## [Problem to solve]
Keep the wording of each record exactly the same when you repeat it, and leave out pictures.

#### Provided records

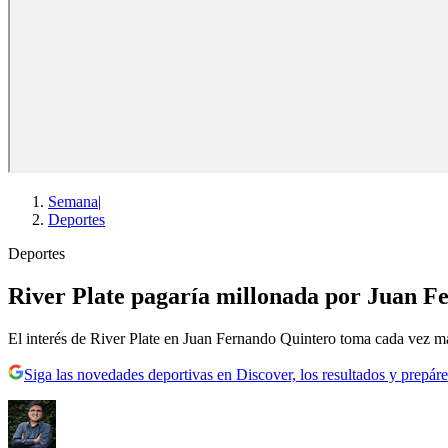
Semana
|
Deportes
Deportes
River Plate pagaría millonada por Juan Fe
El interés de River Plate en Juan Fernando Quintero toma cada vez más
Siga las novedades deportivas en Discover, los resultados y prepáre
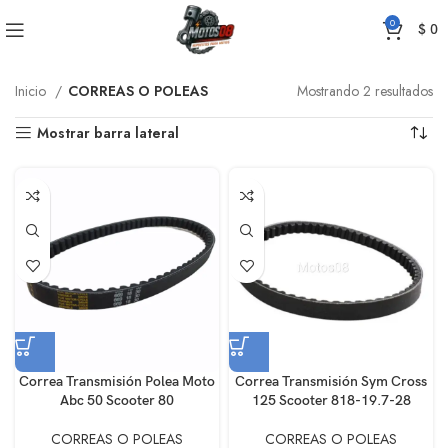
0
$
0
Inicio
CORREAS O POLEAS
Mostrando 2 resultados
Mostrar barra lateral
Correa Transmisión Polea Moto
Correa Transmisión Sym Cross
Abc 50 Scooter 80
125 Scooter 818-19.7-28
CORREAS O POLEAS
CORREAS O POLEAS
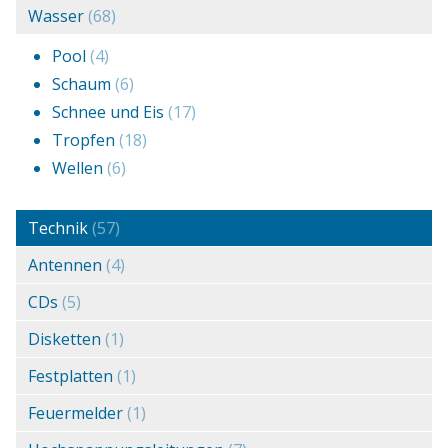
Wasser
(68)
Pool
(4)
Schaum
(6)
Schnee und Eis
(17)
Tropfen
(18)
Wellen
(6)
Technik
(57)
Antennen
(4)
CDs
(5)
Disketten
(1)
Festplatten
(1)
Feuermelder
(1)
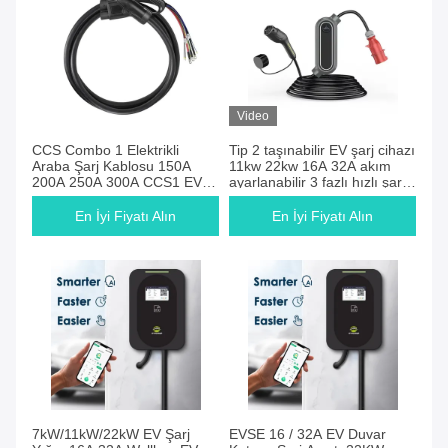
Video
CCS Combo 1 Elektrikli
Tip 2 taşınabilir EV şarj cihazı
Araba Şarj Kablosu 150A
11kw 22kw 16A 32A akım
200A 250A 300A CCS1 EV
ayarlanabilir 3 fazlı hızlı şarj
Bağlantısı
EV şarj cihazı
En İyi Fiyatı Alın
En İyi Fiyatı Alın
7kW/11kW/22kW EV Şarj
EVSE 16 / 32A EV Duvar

########

## [Answer box]
Semana
|
Deportes
Deportes
River Plate pagaría millonada por Juan Fe
El interés de River Plate en Juan Fernando Quintero toma cada vez más
Siga las novedades deportivas en Discover, los resultados y prepáre
0
$
0
Inicio
CORREAS O POLEAS
Mostrando 2 resultados
Mostrar barra lateral
Correa Transmisión Polea Moto
Correa Transmisión Sym Cross
Abc 50 Scooter 80
125 Scooter 818-19.7-28
CORREAS O POLEAS
CORREAS O POLEAS
Wasser
(68)
Pool
(4)
Schaum
(6)
Schnee und Eis
(17)
Tropfen
(18)
Wellen
(6)
Technik
(57)
Antennen
(4)
CDs
(5)
Disketten
(1)
Festplatten
(1)
Feuermelder
(1)
Video
CCS Combo 1 Elektrikli
Tip 2 taşınabilir EV şarj cihazı
Araba Şarj Kablosu 150A
11kw 22kw 16A 32A akım
200A 250A 300A CCS1 EV
ayarlanabilir 3 fazlı hızlı şarj
Bağlantısı
EV şarj cihazı
En İyi Fiyatı Alın
En İyi Fiyatı Alın
7kW/11kW/22kW EV Şarj
EVSE 16 / 32A EV Duvar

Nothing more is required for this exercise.